Book Link on Amazon: A Grief Observed
Review by
Kim Gentes
[1] Grief Observed”, (New York, NY: Harper Collins 1961), Pg 13
[2] Ibid., Pg 65
[3] Ibid., Pg 67
Wednesday, February 23, 2011 at 10:00AM
Jerry Sittser is a man who went through an incredible tragedy, the death of 3 members of his family, in a single incident. The book, A Grace Disguised, is the journey of pain and peace that Jerry made as he walked through the years of struggle that followed that terrible day. A Grace Disguised is not a “self help” or “grief recovery” book as you might expect. Instead, it is a brutally honest, and yet penetratingly encouraging search of one man to find some answers in the midst of devastating pain. You are swept along, like Jerry and his family, into the personal thoughts and actions of ones who face their regrets, fears, brokenness, heartache, freedom and future.
But this book is more than just a story, it is a deep and pastoral look into the most profound questions we ask (or ignore) in times of tragedy.
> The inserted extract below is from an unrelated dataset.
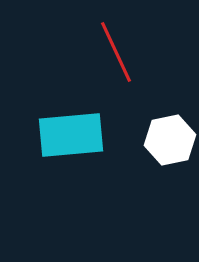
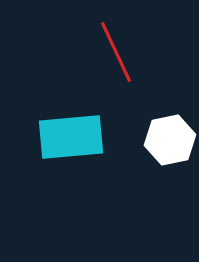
cyan rectangle: moved 2 px down
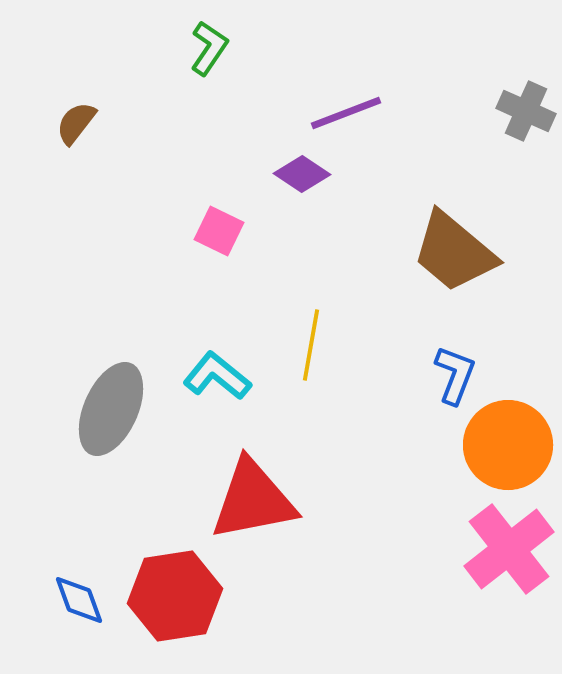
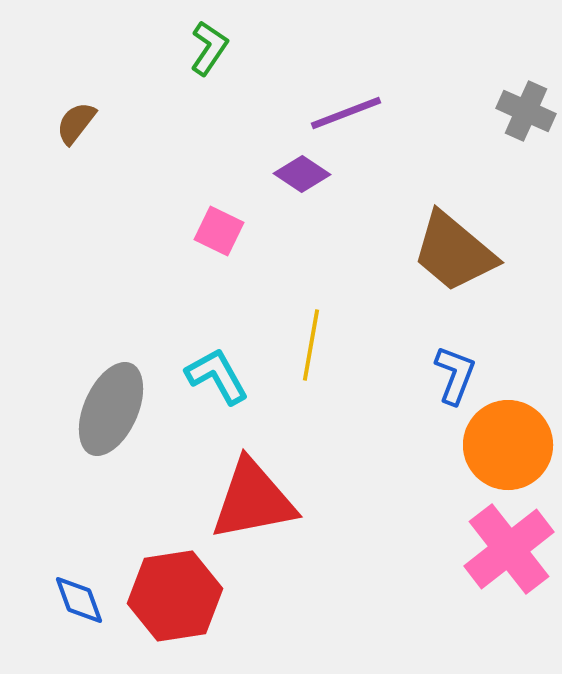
cyan L-shape: rotated 22 degrees clockwise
Questions like “why?”, “where was God?”, “was this God’s will?”, or even “does God bring tragedy?” If you go through a serious loss, trite and superfluous answers are not only unhelpful, they are painful. Sittser doesn’t allow this book to become a sentimental appeasement to serious questions. He struggles with the questions, right along with you, not stopping at pat answers.
What drew me into the book instantly was Sittser’s sparse and honest writing. His explanations of both events and thought process draw you into the conversation. Indeed, this is how he opens the journey to us, in this quote:
Ten minutes into our trip home I noticed an oncoming car on a lonely stretch of highway driving extremely fast. I slowed down at a curve, but the other car did not. It jumped its lane and smashed head-on into our minivan.[1]
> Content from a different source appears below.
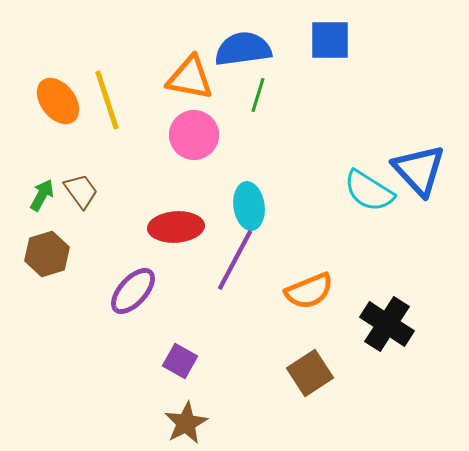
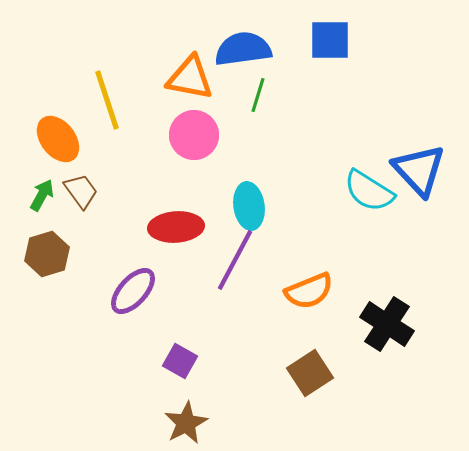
orange ellipse: moved 38 px down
Sittser's book is tragically clear and real to the reader. Pain is something that those who are familiar with it recognize it coming a long ways off. When I read “I noticed an oncoming car...” my stomach became sick and I felt the weakness and vulnerability of loss fill my head and heart.[2] Reading Sittser’s book profoundly upends you, and you instantly begin realizing how there are unanswered questions in your own experience as well. And this is the power of Sittser’s book- it’s honesty has the ability to unlock each reader to the unfinished story in their own lives.
One of the most profound quotes from the book was when Sittser is dealing with the questions and assumptions of others, who assume that loss should eventually lead to recovery and healing. Bluntly, Sittser levels the field by stopping such presumption. He explains, politely, that broken bones, mild illness and arguments are all temporary conditions which can receive healing. But long term devastation is not something from which a person can just dust themselves off, and recover. In his words:
“Catastrophic loss is like undergoing an amputation of our identity...Loss thus leads to a confusion of identity.”[3]
The point is clear- we don’t move past deep loss, we incorporate the experience into our lives, even our identity. The journey forward requires a redefinition (only possible by God) of the identity of the person. This powerful truth made me realize the enormity of the suffering death and serious loss can bring.
Book Link on Amazon: A Grace Disguised: How the Soul Grows through Loss
Review by
Kim Gentes
[1]Gerald Sittser, "A Grace Disguised: How the Soul Grows Through Loss", (Grand Rapids, MI:Zondervan 2004), Pg 24,25
[2] Reading Sittser's story, I was brought back to that unforgettable day my family was driving along a rural Alberta highway and, as a 14 year-old teenager, our new family Dodge Ram truck collided head-on with a car of a woman bent on committing suicide. His writing will impact you even deeper if you have gone through a frightning incident such as this.